Dr. Sahel will sustain his engagement with the Vision Institute, one of the world’s largest centers of integrated research on eye diseases, through a partnership formed between the Institute, the Sorbonne, Pitt School of Medicine and UPMC.
“I am very impressed with the strong support and energy at UPMC and Pitt, and share their objectives of developing creative new treatments and diagnostic tools to better serve patients,” Dr. Sahel said. “It was clear to me during my visits that the community is warm and welcoming, and rightfully proud of its city. I look forward to contributing to these impressive academic and health care legacies.”
As director of UPMC Eye Center, which is rated among the top ophthalmology programs in the United States in the delivery of care, Dr. Sahel will see patients, particularly those with complex diseases, and will lead UPMC clinicians in the diagnosis and treatment of both common and unusual eye disorders. The UPMC Eye Center is home to an outstanding ophthalmology teaching program that trains residents and clinical fellows in their pursuit of clinical, research and clinician-scientist careers.
Dr. Sahel is a co-inventor on more than 40 patents, several of which have led to start-up companies including Fovéa Inc., which Dr. Sahel founded and later became the Ophthalmologic Division of Sanofi Aventis. He also is a scientific co-founder of GenSight Biologics Inc. and Pixium Vision Inc. He is a member of 11 editorial boards, including the Journal of Clinical Investigation and Science Translational Medicine.
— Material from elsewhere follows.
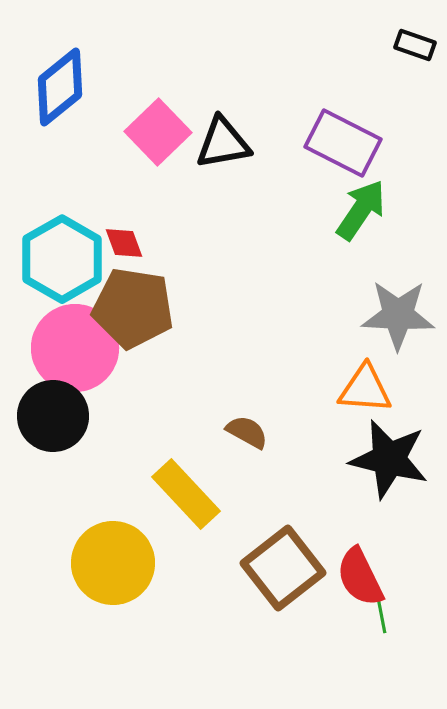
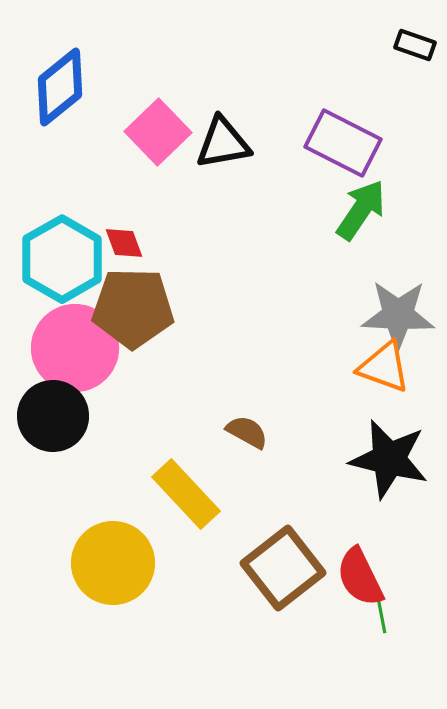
brown pentagon: rotated 8 degrees counterclockwise
orange triangle: moved 19 px right, 22 px up; rotated 16 degrees clockwise
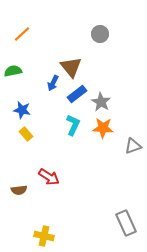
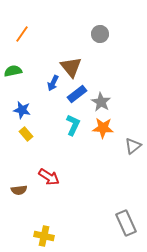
orange line: rotated 12 degrees counterclockwise
gray triangle: rotated 18 degrees counterclockwise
He also holds the positions of Cumberlege Professor of Biomedical Sciences at the Institute of Ophthalmology, University College London, and chairman of the Departments of Ophthalmology at the Quinze-Vingts National Eye Hospital and at the Rothschild Ophthalmology Foundation, both in Paris. At the Paris-based Ophthalmology Clinical Investigation Center, he oversees more than 50 clinical trials, many of which are focused on retinal implants, gene therapy and other advanced biomedical technologies. He also heads the French National Reference Center for Retinal Dystrophies and chairs a network of more than 90 European clinical trial centers focused on retinal diseases.
He has been the recipient of numerous honors and awards, which include membership in the Legion of Honour (2008); the National Order of Merit (2002) and induction into the Collège de France, the highest honor awarded to a French scientist. He is an elected member of the Académie des sciences-Institut de France, the Académie des technologies, the Academia Ophthalmologia Internationalis and the German National Academy of Sciences. He has also received the Grand Prix for Neurosciences of the Foundation NRJ, Institut de France; the CNRS Medal of Innovation; the Foundation for Fighting Blindness Trustee Award and the Liura Liggett-Gund Award, among others. Dr. Sahel holds an honorary degree from the University of Geneva.
Dr. Sahel, who was born in Algeria, studied medicine at Strasbourg University and in Lariboisière, Saint-Louis. He received his medical degree with a Medal of the Faculty of Paris and obtained his specialty certification in ophthalmology. He completed a residency in neurology and neurosurgery at the Louis Pasteur University Hospital in Strasbourg. He also was a research fellow at the Massachusetts Eye and Ear Infirmary and a visiting scholar in the Department of Molecular and Cellular Biology at Harvard University.